Your highest self would tell you to, “You know what? Handle this well, so you can respect yourself later.”
Your best self would say, “Handle yourself well now just to prove that you can.”
Your best self would say, “You know what? If you handle yourself now, you have fewer regrets later.”
Your best self would say, “You know what? Instead of being angry, try to be compassionate because from compassion and love comes a greater power to influence then you will ever have as an angry little child.”
Your older self, they’d tell you, they’d learn you. They’d give you the messages that you needed to hear. What would you do as your highest self?
I like my trigger for myself as when I feel those negative emotions, I ask a very specific question. My question is, “If I was acting as my highest self now, what would be my next right action of integrity. Coming from a place where I want to be happy as a human being, how would I reply to this?” And that changes the game.
The questions we ask ourselves in moments of conflict, dictate the answers in the way in which we behave. And so, I say to you:
- Take a beat,
- Ask the questions,
- Wonder why you are so upset, and
- Let it go.
Ask, “What would my highest-self do in the situation?”
And the last idea, just another ‘W’, well-being. Well-being. Ask yourself, “What would my reply be in this case that would help me develop well-being of mind, of heart and how could I respond in this way that would help somebody else with their well-being? That would give them a little more perspective, a little bit more wisdom.”

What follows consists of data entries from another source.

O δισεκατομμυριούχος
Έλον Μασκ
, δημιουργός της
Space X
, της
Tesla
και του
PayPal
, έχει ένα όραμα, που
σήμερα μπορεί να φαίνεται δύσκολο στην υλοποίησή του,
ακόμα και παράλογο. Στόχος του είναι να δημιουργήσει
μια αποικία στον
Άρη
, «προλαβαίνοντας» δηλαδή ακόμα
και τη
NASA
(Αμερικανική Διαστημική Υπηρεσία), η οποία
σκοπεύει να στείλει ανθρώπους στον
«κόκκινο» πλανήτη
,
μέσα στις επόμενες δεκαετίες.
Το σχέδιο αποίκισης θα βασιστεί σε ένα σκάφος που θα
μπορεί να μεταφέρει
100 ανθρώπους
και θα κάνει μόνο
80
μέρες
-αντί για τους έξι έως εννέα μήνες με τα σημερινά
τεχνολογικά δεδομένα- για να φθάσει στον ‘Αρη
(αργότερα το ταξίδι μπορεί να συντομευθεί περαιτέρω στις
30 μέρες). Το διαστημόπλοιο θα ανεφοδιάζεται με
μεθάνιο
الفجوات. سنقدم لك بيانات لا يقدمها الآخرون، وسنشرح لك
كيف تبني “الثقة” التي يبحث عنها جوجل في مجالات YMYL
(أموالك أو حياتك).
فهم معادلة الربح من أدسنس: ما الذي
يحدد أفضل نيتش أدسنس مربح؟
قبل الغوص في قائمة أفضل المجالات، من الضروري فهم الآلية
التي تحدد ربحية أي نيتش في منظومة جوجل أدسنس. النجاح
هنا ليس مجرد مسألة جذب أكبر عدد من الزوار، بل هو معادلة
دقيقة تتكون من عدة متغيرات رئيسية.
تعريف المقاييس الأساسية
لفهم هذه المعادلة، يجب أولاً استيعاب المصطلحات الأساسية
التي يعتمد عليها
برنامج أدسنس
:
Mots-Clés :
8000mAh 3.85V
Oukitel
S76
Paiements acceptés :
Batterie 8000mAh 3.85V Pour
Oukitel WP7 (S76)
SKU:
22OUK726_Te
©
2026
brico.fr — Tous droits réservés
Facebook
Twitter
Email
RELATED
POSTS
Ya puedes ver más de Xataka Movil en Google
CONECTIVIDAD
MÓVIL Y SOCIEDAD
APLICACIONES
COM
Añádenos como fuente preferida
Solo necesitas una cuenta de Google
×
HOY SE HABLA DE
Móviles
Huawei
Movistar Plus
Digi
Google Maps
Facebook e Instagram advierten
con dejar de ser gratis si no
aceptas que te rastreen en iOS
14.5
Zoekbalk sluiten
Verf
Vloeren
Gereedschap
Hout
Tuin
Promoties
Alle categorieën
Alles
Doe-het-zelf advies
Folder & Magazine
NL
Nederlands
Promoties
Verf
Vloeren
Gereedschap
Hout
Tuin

Not as the “Holier than now, I’m so better than you. Oh I hate you and you scream at the person.”
But instead, “How could I explain myself so I feel good about myself and I’ve conveyed what I need to convey.”
But I also did it in a way that they became better because what if you went from the angry, responsive, reactive, impulsive child into the adult that inspired the world with how you behaved even when you had the right to be angry. What if even though Nelson Mandela had all the reason in the world to walk out of his jail cell and be angry and he, what if he’d done it? We wouldn’t have had the obliteration of a partied. We would not have a noble prize winning person. We wouldn’t have had somebody who millions and millions and millions of people went to the streets in peace marches to support. When he passed away, the world celebrated. Looked at as not just an inspiration but an icon.
You look at the people who have all the reason in the world to be angry. A Martin Luther King. A Mother Teresa. People who have been vilified, talked bad but they held their center. They still thought in terms of not angry responsiveness but service to the world. They knew that their role was to be a role model.
Maybe, next time you have all the reason in the world to be angry, you don’t justify it and you say, “I’m going to take a higher ground. I’m going to use this incident, this moment, this time to develop some personal strength. I’m going to use this moment, this time, this context to inspire. I’m going to use this moment, this time to be the rational mind here to be the mind that will help, that will serve, that will demonstrate patience because patience is a virtue. I will use this time, this moment to demonstrate that I am a good person.”
If you can do that more often than you have in the past, you will start to feel stronger and you will start to feel what we call, The Charged Life.